Here are the challenges I faced moving up in my company:
My company’s culture is heavily (alpha) male-centric. Currently, women only account for 17% of my organization. Frankly, I’ve found it difficult to overcome this “cultural fit” simply because I couldn’t relate to the casual conversations going on around me (i.e. sports or the latest fantasy football rankings). By contrast, a more recently hired male colleague on my team (perfectly nice guy, btw) quickly gained favor with the group that I’d been desperately trying to connect with - simply because they could relate to each other better.
People weren’t taking me seriously due to early perceptions. I came on as the catch-all person for marketing; I learned everything from scratch from lead generation to social campaigns to SEO and messaging. But I quickly realized (and confirmed) that in the eyes of my colleagues, I was seen as some glorified admin. I was always the go-to for logistical or tactical problems. The perception was that there was no way I could "handle" a leadership role.
Over the past month, I’ve been thinking through and processing how to push through these barriers. Maybe it’s just stubbornness on my part, but no matter how “unfair” a situation seems, or how heavily the odds seem stacked against me, I refuse to think of myself as a victim.

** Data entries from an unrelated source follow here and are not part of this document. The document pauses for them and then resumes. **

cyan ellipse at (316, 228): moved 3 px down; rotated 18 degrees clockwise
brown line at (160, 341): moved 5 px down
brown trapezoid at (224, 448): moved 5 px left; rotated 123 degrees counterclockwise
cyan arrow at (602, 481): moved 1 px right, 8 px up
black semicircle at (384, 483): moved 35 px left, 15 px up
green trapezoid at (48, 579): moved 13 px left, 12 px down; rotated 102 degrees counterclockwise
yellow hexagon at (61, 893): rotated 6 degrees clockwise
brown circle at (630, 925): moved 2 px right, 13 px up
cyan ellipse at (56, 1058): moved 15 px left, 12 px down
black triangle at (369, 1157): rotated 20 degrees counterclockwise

5 Ways To Get Back On Track
With Your Career & Goals
For anyone else feeling like they’re stuck in “career limbo”, here are the steps that got me out of my slump:
First, take a step back and breath. The world isn't going to end. Truthfully, reality just hasn't caught up to your expectations yet. In most cases, moving up within an organization takes time because you can’t just expect that you’ll gain immediate respect or forge new relationships overnight. It takes time.

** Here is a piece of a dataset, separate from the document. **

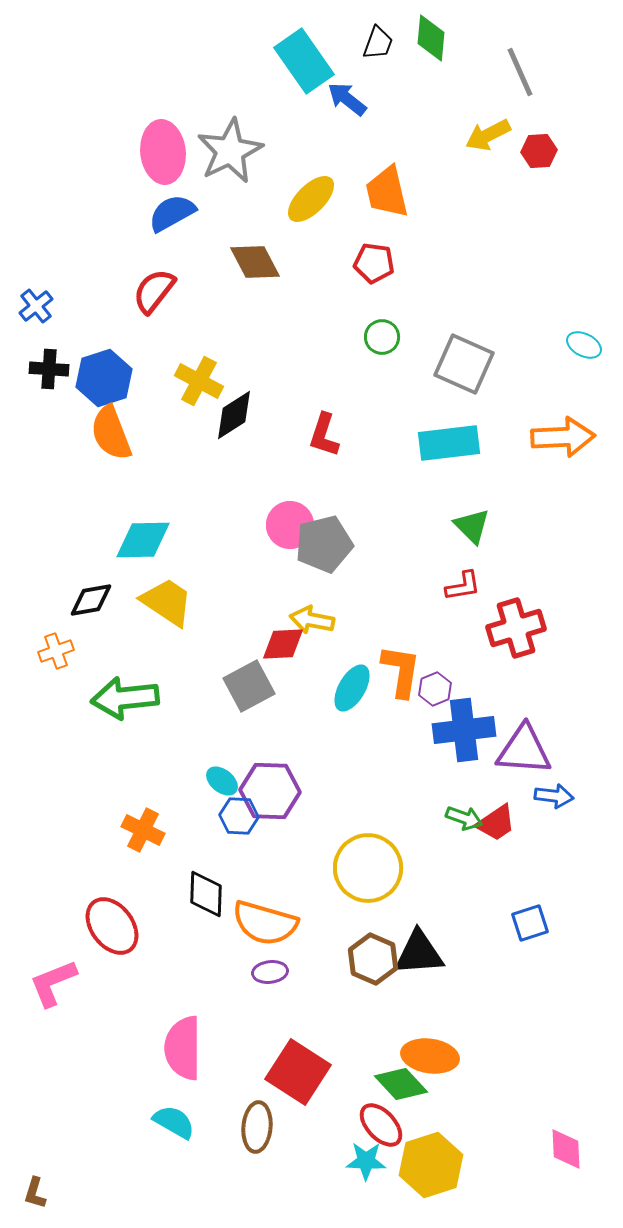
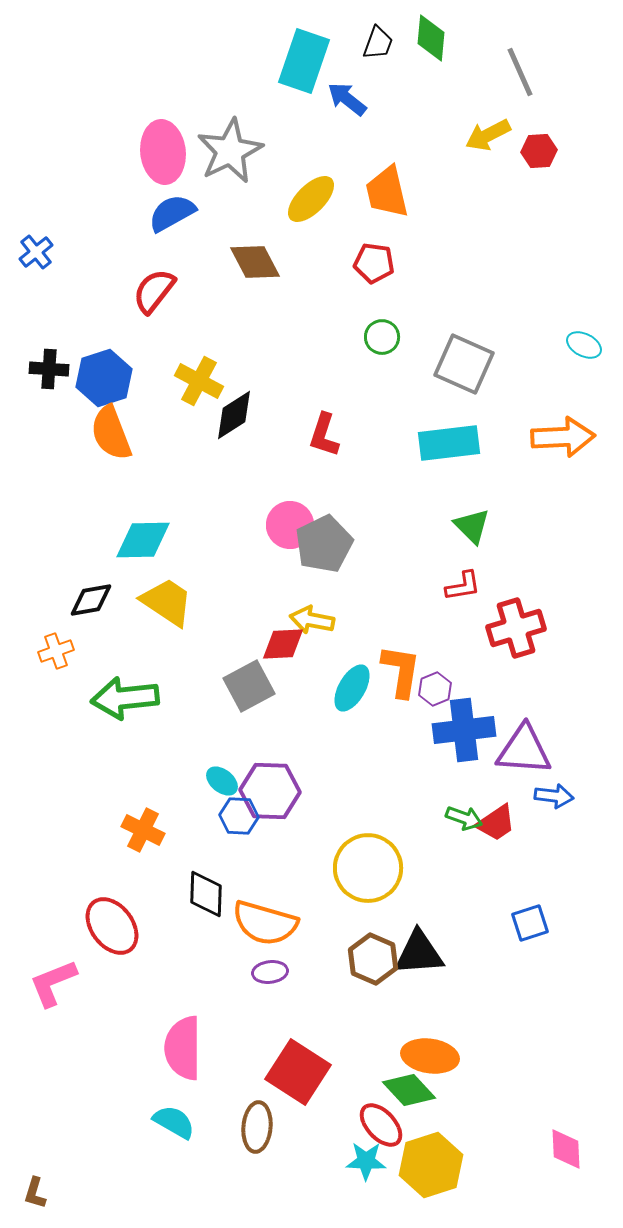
cyan rectangle at (304, 61): rotated 54 degrees clockwise
blue cross at (36, 306): moved 54 px up
gray pentagon at (324, 544): rotated 12 degrees counterclockwise
green diamond at (401, 1084): moved 8 px right, 6 px down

Make a list of all the things you've accomplished (that you're proud of) so far - this calendar year. The reason why is because we don't cut ourselves enough slack. When you map out everything you've achieved, you'll start to see that you've been making incremental progress all along.
When you're feeling discouraged, do something to get you re-engaged and excited. I was losing confidence in my work and in myself because I felt stagnant. And what got me back on track was working on projects (e.g. freelancing) outside of my workplace. It helped bring a lot of perspective and confidence back into my life because I knew that I had a lot of skills to offer. The engagement also got me excited about other ideas for how I could improve at work. What gets you excited about your work and life?
When it feels tough, let your emotions out. I'm not sure about anyone else, but sometimes I like to “cry it out” because it feels cathartic. I'm not saying you should do this in front of anyone - only someone you trust. When I'm at my lowest points (e.g. late nights after a long work day), I always have Ivan. He listens and offers rational (read: cold-blooded) advice because he’s not as emotionally invested in the situation. Those moments helped me stay sane and allow me to vent - without burning bridges at work.
Get back on track by mapping out every single step. This is a little tedious but when you get frustrated, you should take a step back and write out every single step to get to your desired goal. Get into the nitty gritty and map out every minute detail. In my case, I had to think about all the ways I could re-engage with my co-workers and make a list of who to take out for coffee. I made a plan for how to present myself in meetings and drafted potential projects I wanted to pitch to my boss. I even thought about my next steps for a promotion and ways I could justify it.
I haven’t achieved my goals yet, but at least now I know what things are in my control. All of these steps help to bring some perspective back into my life. At the end of the day, I know I’m not saving the world. I’m just developing a different way of looking at personal obstacles that felt insurmountable yesterday.
This makes me feel grateful for today, while looking forward to tomorrow.